■ **Input records**
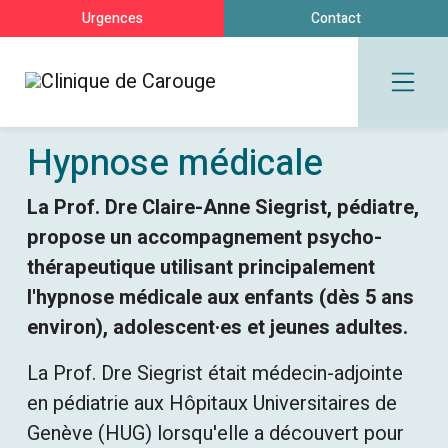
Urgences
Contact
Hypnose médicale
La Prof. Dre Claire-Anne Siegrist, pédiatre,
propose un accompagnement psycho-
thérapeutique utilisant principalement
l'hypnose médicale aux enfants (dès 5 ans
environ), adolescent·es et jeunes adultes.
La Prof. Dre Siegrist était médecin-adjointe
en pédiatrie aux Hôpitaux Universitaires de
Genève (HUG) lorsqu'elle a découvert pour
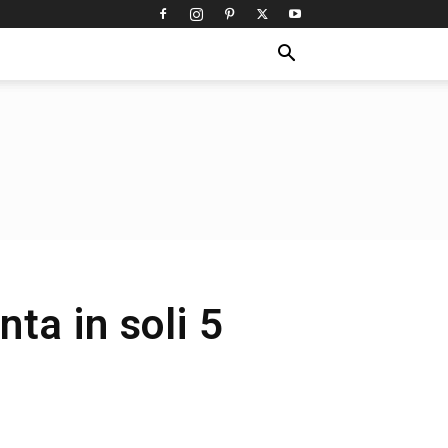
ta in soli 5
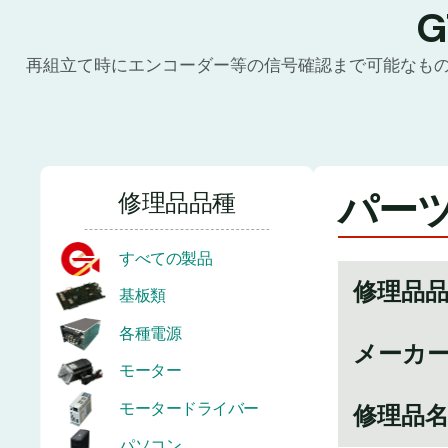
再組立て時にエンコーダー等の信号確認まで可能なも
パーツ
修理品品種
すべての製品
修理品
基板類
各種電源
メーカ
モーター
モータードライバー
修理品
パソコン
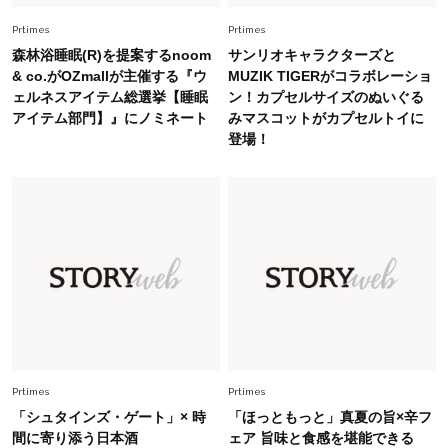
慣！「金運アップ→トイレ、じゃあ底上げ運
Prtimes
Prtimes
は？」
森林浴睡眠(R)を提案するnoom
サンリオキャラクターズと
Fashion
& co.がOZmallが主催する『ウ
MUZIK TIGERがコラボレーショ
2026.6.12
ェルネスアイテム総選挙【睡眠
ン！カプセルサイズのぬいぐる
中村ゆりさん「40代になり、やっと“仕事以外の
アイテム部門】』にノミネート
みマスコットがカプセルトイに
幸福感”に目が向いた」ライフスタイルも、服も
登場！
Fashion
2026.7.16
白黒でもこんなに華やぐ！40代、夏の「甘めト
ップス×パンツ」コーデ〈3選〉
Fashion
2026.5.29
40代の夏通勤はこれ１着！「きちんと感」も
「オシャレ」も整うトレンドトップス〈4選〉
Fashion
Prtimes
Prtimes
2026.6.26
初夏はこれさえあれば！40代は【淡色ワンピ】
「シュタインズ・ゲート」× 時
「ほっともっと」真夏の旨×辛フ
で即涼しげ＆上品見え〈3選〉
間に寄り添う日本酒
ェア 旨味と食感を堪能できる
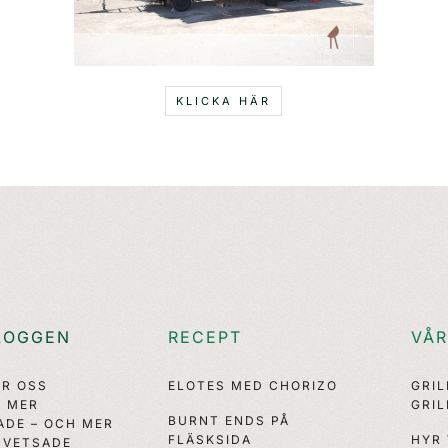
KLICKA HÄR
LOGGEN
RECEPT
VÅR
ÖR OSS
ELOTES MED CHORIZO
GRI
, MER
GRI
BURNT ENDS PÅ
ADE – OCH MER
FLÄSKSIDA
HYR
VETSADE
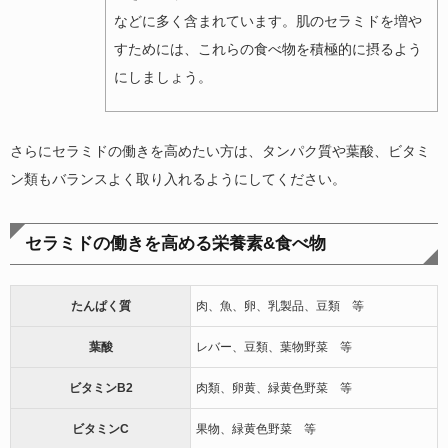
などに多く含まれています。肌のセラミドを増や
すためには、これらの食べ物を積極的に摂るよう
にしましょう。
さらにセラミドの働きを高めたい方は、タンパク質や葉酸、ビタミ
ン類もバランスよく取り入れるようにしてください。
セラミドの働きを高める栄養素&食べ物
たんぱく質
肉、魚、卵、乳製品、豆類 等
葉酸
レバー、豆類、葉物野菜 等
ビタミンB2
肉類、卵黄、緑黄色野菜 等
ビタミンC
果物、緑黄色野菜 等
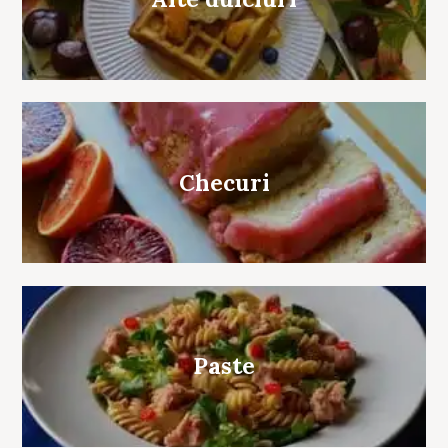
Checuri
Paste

■ **Problem to solve**
Counting only lines that hold the string "Prof", give the number of such lines in the records. Write nothing else.

■ **Task answer**
2